7. Variants & Extensions

  • sep-CMA-ES & LM-CMA: diagonal or low-rank covariance for \(n \gtrsim 100\) where storing the full\(\mathbf{C}\) is too expensive.
  • BIPOP- & IPOP-CMA-ES: restart with growing or alternating population sizes to escape local optima. The default in the BBOB benchmarks.
  • Active CMA-ES: the \(\mu\) worst samples actively shrink \(\mathbf{C}\) along their directions. Faster convergence on smooth problems.
  • CMA-ES with surrogate models:lq-CMA-ES (Hansen 2019), saACM-ES — a Gaussian-process or quadratic surrogate replaces some real fitness evaluations. The current state of the art for very expensive objectives (1–5 minutes per evaluation).

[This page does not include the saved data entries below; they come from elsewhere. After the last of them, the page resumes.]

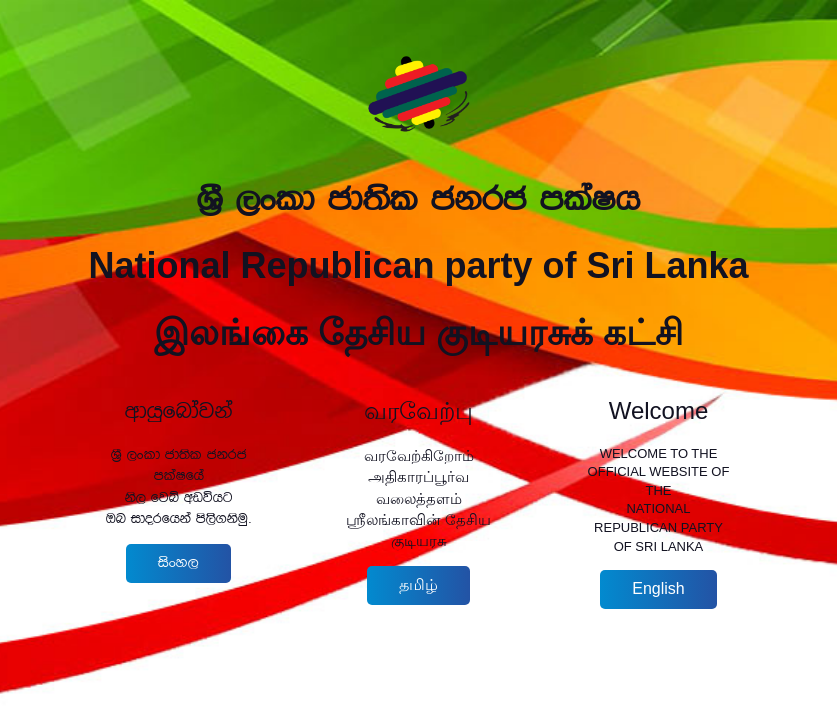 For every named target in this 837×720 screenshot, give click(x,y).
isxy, (178, 562)
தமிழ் (418, 584)
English (658, 588) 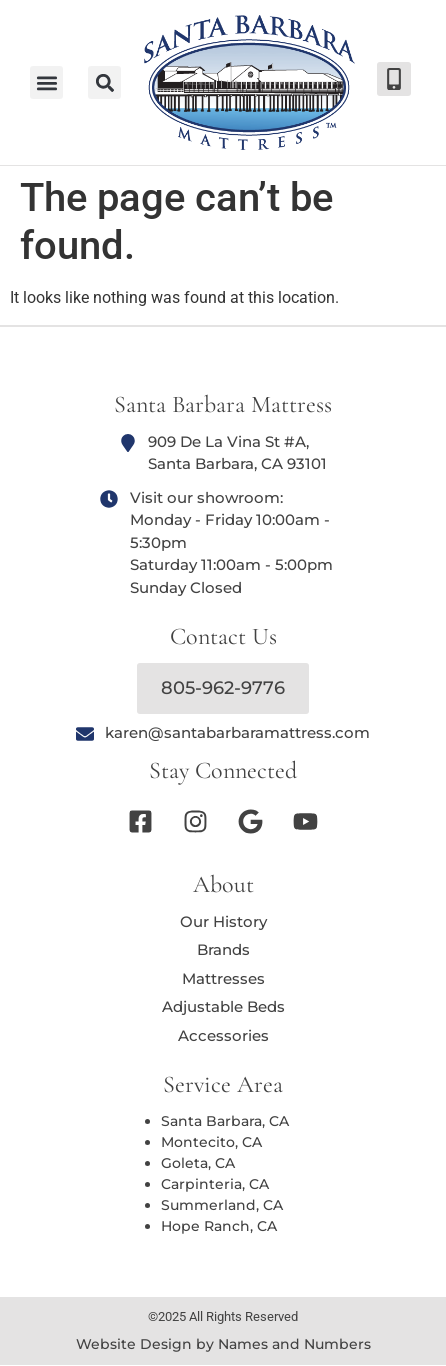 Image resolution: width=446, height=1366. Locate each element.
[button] (104, 82)
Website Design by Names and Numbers (223, 1344) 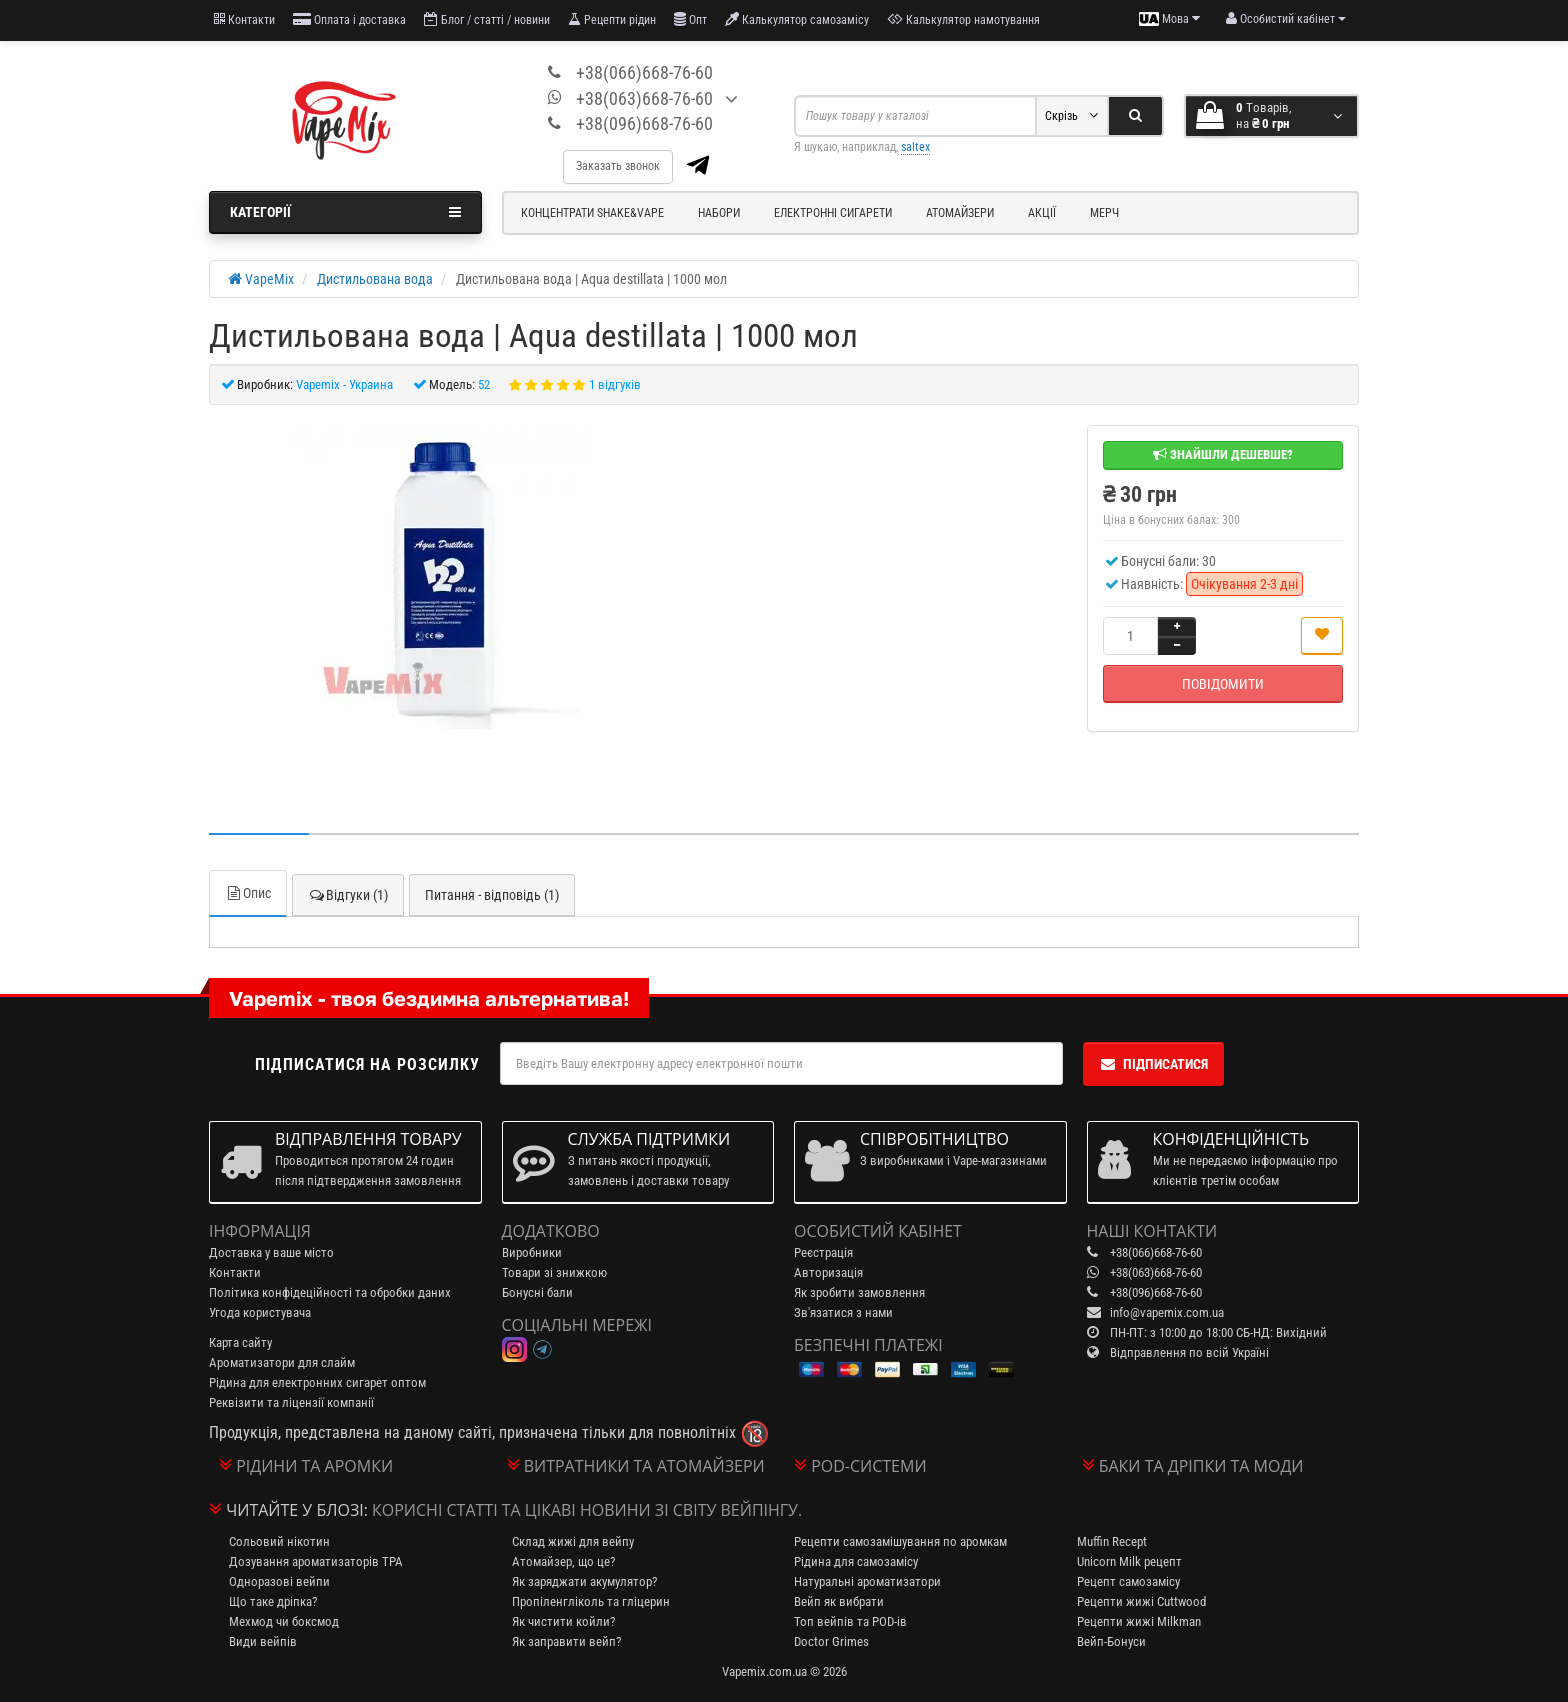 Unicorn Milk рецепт (1129, 1561)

8. Natural Evolution Strategies

NES (Wierstra, Schaul, Glasmachers, Sun, Peters, Schmidhuber 2008–2014) is the explicit natural-gradient version of ES. It parameterises a search distribution \(\pi_\theta\) and ascends

\[ J(\theta) \;=\; \mathbb{E}_{\mathbf{x} \sim \pi_\theta}[\,f(\mathbf{x})\,] \]

by computing the natural gradient \(\tilde\nabla J = \mathbf{F}^{-1}\nabla J\)with \(\mathbf{F}\) the Fisher information of \(\pi_\theta\). For Gaussian \(\pi_\theta\), NES recovers most of CMA-ES; for other distributions (Cauchy, mixtures), it generalises the ES paradigm. NES is the bridge from ES into modern deep-RL ES (Module 6).